How do you respond to criticism?

How about to compliments?

How about to negative people? To life’s discouraging moments? To surprises, setbacks, beautiful sunsets?


We respond to external actions continuously throughout each day. Most of them you do not notice.

Take for example your drive home from work. If you are like me, once you arrive home you cannot remember anything about the drive. You were on autopilot. Stopping, turning, and changing lanes were all reactions you made without conscious thought. Each action was a response to some external action that you made without conscious thought.

At work, we also continuously respond to external actions. And many of those responses are like driving home; they are made without a conscious thought about the intent and effect of that response.

Leadership Through Response

As business leaders, the people we work with look to us to set the standards. These people turn to us for advice and many times that advice is conveyed through our actions as much as through our words. So, the way we communicate is important. If we are not clear on our goals, our intentions, and our values, we run the risk of communicating the wrong message.

We get to choose how we communicate. And, our communication is rarely neutral. Each choice on how we communicate has a positive or a negative consequence for us at some level.

For example, one of your employees who is notoriously late in submitting their Monday morning weekly report finally gets it submitted on time. You have to choices. You can say “thanks,” and go back to work.

Or, you can take a moment, let them know how grateful you are for their work, you recognize they got the report in on time, and ask them what you can do to help them make this a new weekly habit.

The first response was an autopilot response that many of us make without thinking about our choices that are available when responding.

The second response, although it took more time and thought, will bear fruit in the long run. You were able to mentor an employee, provide reinforcement, and hopefully start getting your reports on time.

We have a choice on how we respond.

Here are several thoughts on how to consciously respond.

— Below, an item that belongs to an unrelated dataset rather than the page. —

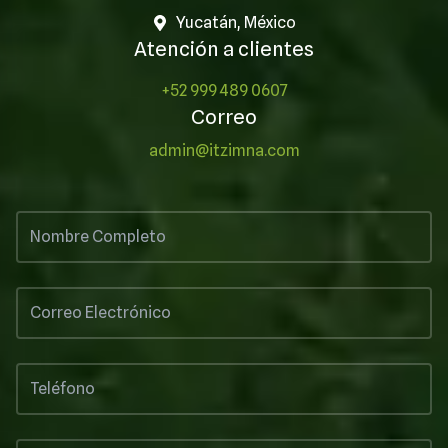
Yucatán, México
Atención a clientes
+52 999 489 0607
Correo
admin@itzimna.com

  1. Wait for a count of five before responding. When someone provides you some news, pause for a few seconds for your mind to acknowledge just what happened and to formulate a response. For me, by doing this I either come up with a few responding questions, or I’m better about to express my honest feelings.
  2. Quit simply saying thanks and moving on. Each encounter is a moment to be used to mentor, to express gratitude, or to provide follow-up questions.
  3. Be prepared to respond. Life is full of surprises, so you should not be caught off guard when a comment is waiting for a response.

The Bible

1 Peter 3:15 says.

Always be prepared to give an answer to everyone who asks you to give the reason for the hope that you have. But do this with gentleness and respect

It is not easy to always have a ready response. The key is to start thinking of a response couched in “gentleness and respect.” We do not always need to be witty or detailed in how we respond, but we do need to be caring and thoughtful.

Turn off the autopilot and start thinking of every response as an opportunity to teach, mentor or convey your gratitude.